Contra um pano de fundo de estrondos abafados das linhas de frente ao sul e leste, as pessoas caíram de joelhos e jogaram rosas na frente da van enquanto ela passava por eles.
Então, quando a porta dos fundos se abriu e um caixão de madeira foi puxado para fora, os soluços começaram.
“Meu filho! Por quê?” exclamou Ludmilla Sosnenko, agarrada à filha em busca de consolo.
Houve muitos funerais prematuros e inesperados nesta cidade do norte de Donbass nos últimos meses, mas este, incomumente, não foi para um soldado ou um civil comum.
Denys Sosnenko – um ex-campeão nacional ucraniano de kickboxing de 21 anos – se ofereceu no ano passado para trabalhar como coletor de corpos para uma organização de caridade conhecida como Black Tulip, que vasculha as linhas de frente em busca de cadáveres abandonados de soldados, tanto ucranianos quanto russos.
“Denys – há muitos anjos em seus ombros hoje – os anjos daqueles que você trouxe de volta para casa”, disse Alexey Yukov, chefe local do Black Tulip, dirigindo-se à multidão. “Por causa do seu trabalho, tantos soldados, que morreram em lugares que ninguém jamais procuraria, foram reunidos com suas famílias.”

Sosnenko morreu na semana passada quando a van que ele dirigia – uma van muito parecida com a que levou seu corpo para a praça da cidade – atingiu uma mina antitanque perto da linha de frente.

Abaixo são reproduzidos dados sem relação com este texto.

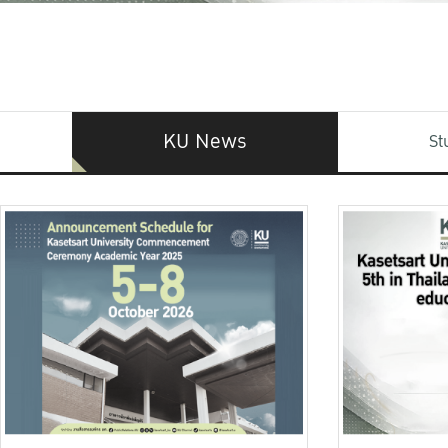
KU News
St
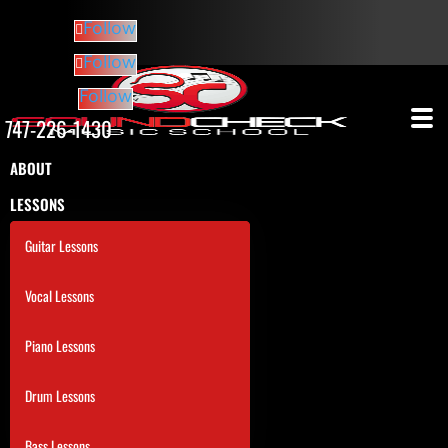
Follow
Follow
Follow
747-226-1430
ABOUT
LESSONS
Guitar Lessons
Vocal Lessons
Piano Lessons
Drum Lessons
Bass Lessons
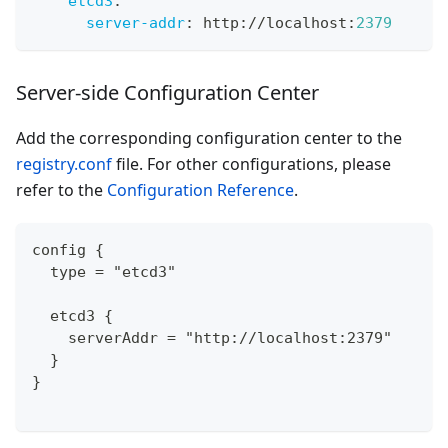
etcd3
:
server-addr
:
 http
:
//localhost
:
2379
Server-side Configuration Center
Add the corresponding configuration center to the
registry.conf
file. For other configurations, please
refer to the
Configuration Reference
.
config {
  type = "etcd3"
  etcd3 {
    serverAddr = "http://localhost:2379"
  }
}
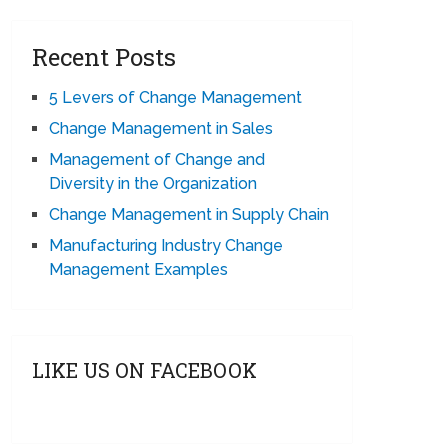
Recent Posts
5 Levers of Change Management
Change Management in Sales
Management of Change and
Diversity in the Organization
Change Management in Supply Chain
Manufacturing Industry Change
Management Examples
LIKE US ON FACEBOOK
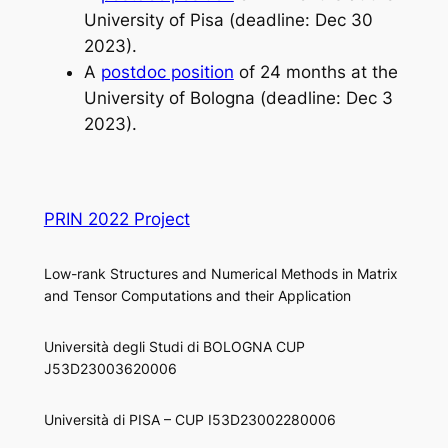
University of Pisa (deadline: Dec 30
2023).
A
postdoc position
of 24 months at the
University of Bologna (deadline: Dec 3
2023).
PRIN 2022 Project
Low-rank Structures and Numerical Methods in Matrix
and Tensor Computations and their Application
Università degli Studi di BOLOGNA CUP
J53D23003620006
Università di PISA – CUP I53D23002280006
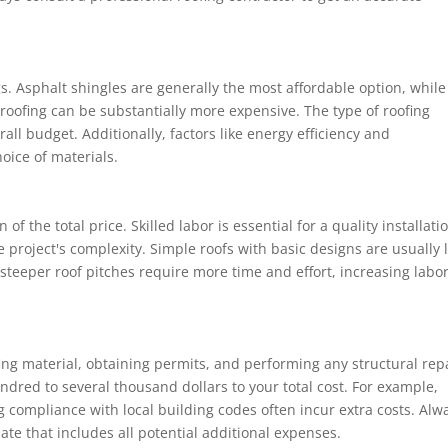
s. Asphalt shingles are generally the most affordable option, while
e roofing can be substantially more expensive. The type of roofing
rall budget. Additionally, factors like energy efficiency and
oice of materials.
of the total price. Skilled labor is essential for a quality installati
 project's complexity. Simple roofs with basic designs are usually 
 steeper roof pitches require more time and effort, increasing labo
ing material, obtaining permits, and performing any structural rep
dred to several thousand dollars to your total cost. For example,
g compliance with local building codes often incur extra costs. Alw
mate that includes all potential additional expenses.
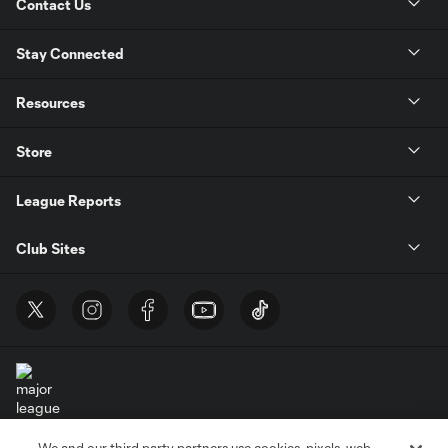
Contact Us
Stay Connected
Resources
Store
League Reports
Club Sites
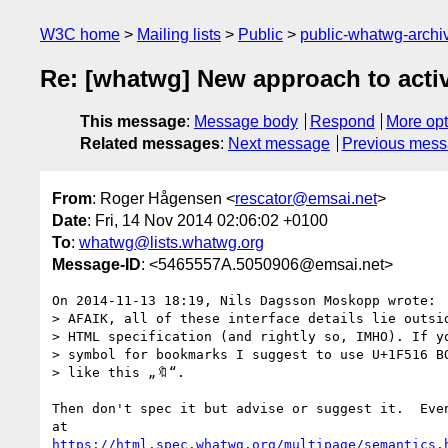
W3C home
Mailing lists
Public
public-whatwg-arch
Re: [whatwg] New approach to activi
This message
:
Message body
Respond
More opt
Related messages
:
Next message
Previous mes
From
: Roger Hågensen <
rescator@emsai.net
>
Date
: Fri, 14 Nov 2014 02:06:02 +0100
To
:
whatwg@lists.whatwg.org
Message-ID
: <5465557A.5050906@emsai.net>
On 2014-11-13 18:19, Nils Dagsson Moskopp wrote:

> AFAIK, all of these interface details lie outsid
> HTML specification (and rightly so, IMHO). If yo
> symbol for bookmarks I suggest to use U+1F516 BO
> like this „🔖“. 

Then don't spec it but advise or suggest it.  Even
https://html.spec.whatwg.org/multipage/semantics.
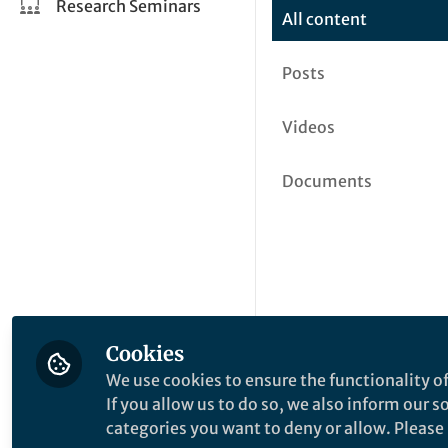
Research Seminars
All content
Posts
Videos
Documents
Cookies
We use cookies to ensure the functionality of
If you allow us to do so, we also inform our 
categories you want to deny or allow. Please n
This community is not edited a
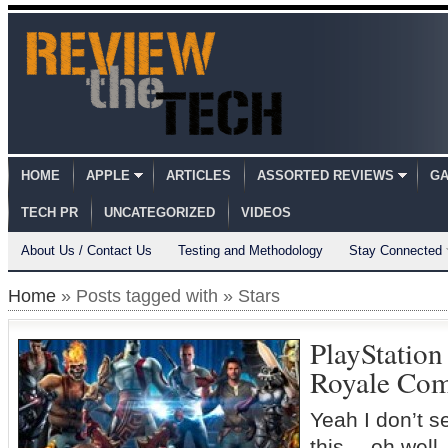
HOME
APPLE
ARTICLES
ASSORTED REVIEWS
GA
TECH PR
UNCATEGORIZED
VIDEOS
About Us / Contact Us
Testing and Methodology
Stay Connected
Home
» Posts tagged with » Stars
PlayStation 
Royale Co
Yeah I don’t s
this… oh well, 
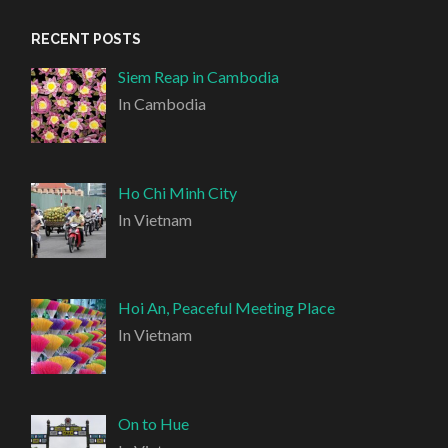
RECENT POSTS
Siem Reap in Cambodia
In Cambodia
Ho Chi Minh City
In Vietnam
Hoi An, Peaceful Meeting Place
In Vietnam
On to Hue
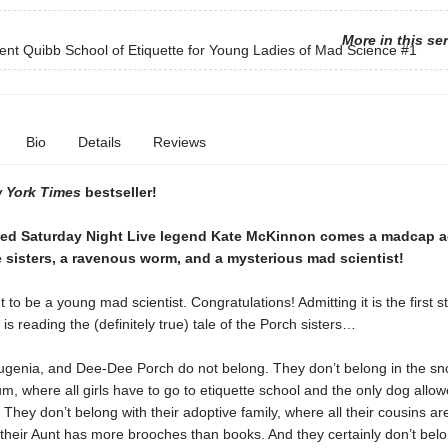
More in this se
cent Quibb School of Etiquette for Young Ladies of Mad Science
#1
Bio
Details
Reviews
 York Times
bestseller!
ed Saturday Night Live legend Kate McKinnon comes a madcap a
 sisters, a ravenous worm, and a mysterious mad scientist!
 to be a young mad scientist. Congratulations! Admitting it is the first s
is reading the (definitely true) tale of the Porch sisters…
ugenia, and Dee-Dee Porch do not belong. They don’t belong in the sn
um, where all girls have to go to etiquette school and the only dog allow
. They don’t belong with their adoptive family, where all their cousins 
their Aunt has more brooches than books. And they certainly don’t belo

“Ele sempre dizia ‘esta é a minha missão – eu tenho que fazer isso’. Era um trabalho perigoso, mas ele nos tranquilizava, dizendo ‘não se preocupe, estamos protegendo as almas dos mortos'”, disse sua mãe Ludmilla . “Ele sempre foi alegre e tinha grandes planos para a vida após a guerra.”

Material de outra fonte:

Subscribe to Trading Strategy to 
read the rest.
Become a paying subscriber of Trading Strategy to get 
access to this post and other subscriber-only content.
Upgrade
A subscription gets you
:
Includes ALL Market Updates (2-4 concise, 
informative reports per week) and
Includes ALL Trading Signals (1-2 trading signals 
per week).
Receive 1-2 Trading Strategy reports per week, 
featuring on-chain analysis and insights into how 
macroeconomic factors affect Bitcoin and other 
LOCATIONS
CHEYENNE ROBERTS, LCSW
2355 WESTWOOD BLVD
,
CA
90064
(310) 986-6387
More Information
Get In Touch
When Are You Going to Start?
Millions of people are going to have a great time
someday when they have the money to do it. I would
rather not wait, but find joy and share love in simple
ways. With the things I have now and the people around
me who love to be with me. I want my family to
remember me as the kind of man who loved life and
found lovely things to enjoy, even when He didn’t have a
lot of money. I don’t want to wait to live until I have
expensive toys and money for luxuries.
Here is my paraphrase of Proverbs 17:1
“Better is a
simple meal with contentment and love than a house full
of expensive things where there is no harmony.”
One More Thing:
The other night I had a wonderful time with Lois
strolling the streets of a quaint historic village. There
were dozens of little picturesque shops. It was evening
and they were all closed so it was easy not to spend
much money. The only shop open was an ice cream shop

No ano passado, a BBC filmou Sosnenko e sua equipe trabalhando mais de uma vez.
Ele falou sobre os horrores do trabalho, recolhendo corpos, peça por peça, e dos perigos constantes – não apenas da guerra que os cerca, mas de armadilhas muitas vezes escondidas sob cadáveres, supostamente por tropas russas em retirada. A equipe costuma usar drones e outros equipamentos para procurar dispositivos explosivos.

Mas Sosnenko e seus colegas também falaram apaixonadamente sobre a importância de seu trabalho.

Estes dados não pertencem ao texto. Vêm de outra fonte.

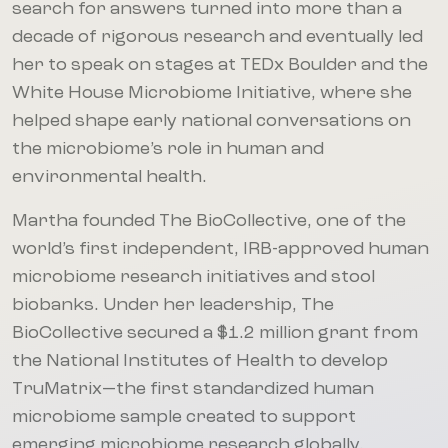
search for answers turned into more than a
decade of rigorous research and eventually led
her to speak on stages at TEDx Boulder and the
White House Microbiome Initiative, where she
helped shape early national conversations on
the microbiome’s role in human and
environmental health.
Martha founded The BioCollective, one of the
world’s first independent, IRB-approved human
microbiome research initiatives and stool
biobanks. Under her leadership, The
BioCollective secured a $1.2 million grant from
the National Institutes of Health to develop
TruMatrix—the first standardized human
microbiome sample created to support
emerging microbiome research globally.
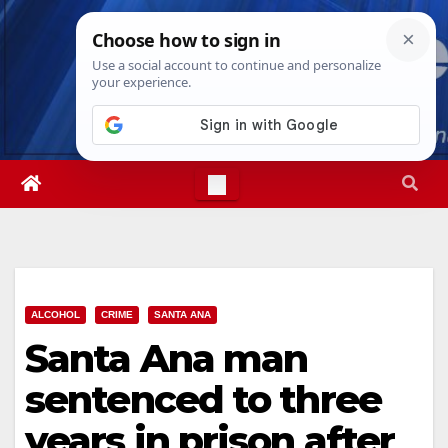
Skip
Sun. Aug 9th, 2026
4:35:31 PM
to
content
ALCOHOL
CRIME
SANTA ANA
Santa Ana man
sentenced to three
years in prison after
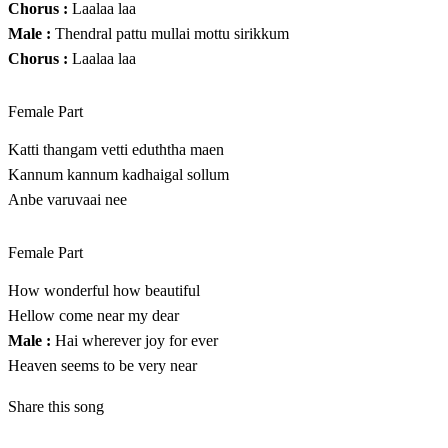
Chorus :
Laalaa laa
Male :
Thendral pattu mullai mottu sirikkum
Chorus :
Laalaa laa
Female Part
Katti thangam vetti eduththa maen
Kannum kannum kadhaigal sollum
Anbe varuvaai nee
Female Part
How wonderful how beautiful
Hellow come near my dear
Male :
Hai wherever joy for ever
Heaven seems to be very near
Share this song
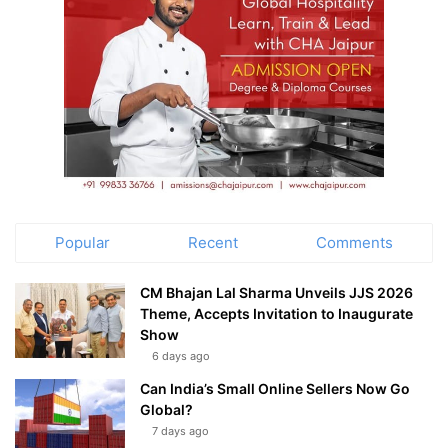
Popular
Recent
Comments
CM Bhajan Lal Sharma Unveils JJS 2026
Theme, Accepts Invitation to Inaugurate
Show
6 days ago
Can India’s Small Online Sellers Now Go
Global?
7 days ago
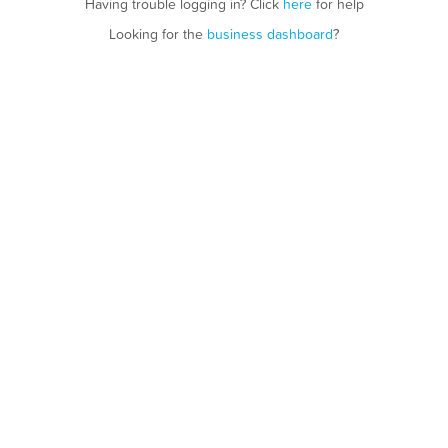
Having trouble logging in? Click
here
for help
Looking for the
business dashboard
?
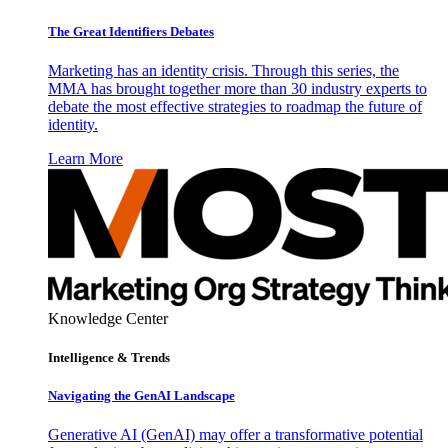
The Great Identifiers Debates
Marketing has an identity crisis. Through this series, the
MMA has brought together more than 30 industry experts to
debate the most effective strategies to roadmap the future of
identity.
Learn More
Knowledge Center
Intelligence & Trends
Navigating the GenAI Landscape
Generative AI (GenAI) may offer a transformative potential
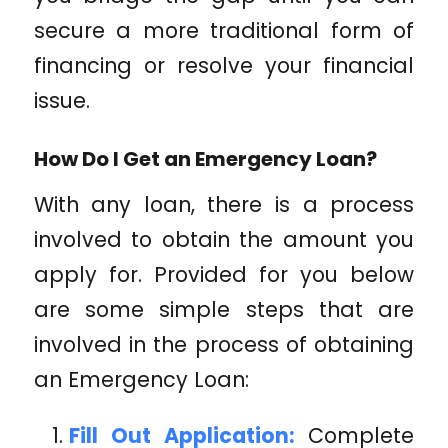
secure a more traditional form of
financing or resolve your financial
issue.
How Do I Get an Emergency Loan?
With any loan, there is a process
involved to obtain the amount you
apply for. Provided for you below
are some simple steps that are
involved in the process of obtaining
an Emergency Loan:
Fill Out Application:
Complete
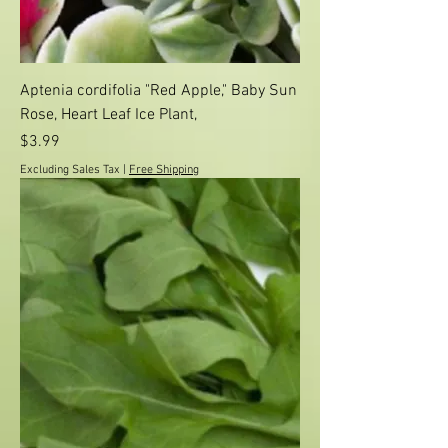
Aptenia cordifolia "Red Apple," Baby Sun
Rose, Heart Leaf Ice Plant,
Price
$3.99
Excluding Sales Tax
|
Free Shipping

Muitos dos corpos que eles coletaram nos últimos 11 meses eram de soldados russos que foram trocados, nas linhas de frente, pelos corpos de soldados ucranianos desaparecidos.
“Sentimos graça ao fazer isso, ao trazer as pessoas para casa, para suas famílias”, disse Artur Semeyko – que trabalhou ao lado de Sosnenko -, lembrando a paz que eles trouxeram para as pessoas que antes não conseguiam organizar um funeral adequado para seus filhos. parentes desaparecidos.

Falando após o funeral de Sosnenko, em um cemitério coberto de neve na periferia de Slovyansk, Semeyko insistiu que nada havia mudado.
“Estamos felizes por poder enterrá-lo com honra”, disse Semeyko. “Ele realizou tanto em uma vida tão curta, mas agora devemos continuar nosso trabalho para trazer mais pessoas para casa.”
“Voltaremos ao trabalho o mais rápido possível”, concordou Yukov.
“Vamos voltar, mesmo que nos custe a vida”, acrescentou. “Percebemos que não temos tempo para lamentar, porque a guerra continua e muitos rapazes estão morrendo. Eles também devem ser trazidos para casa.”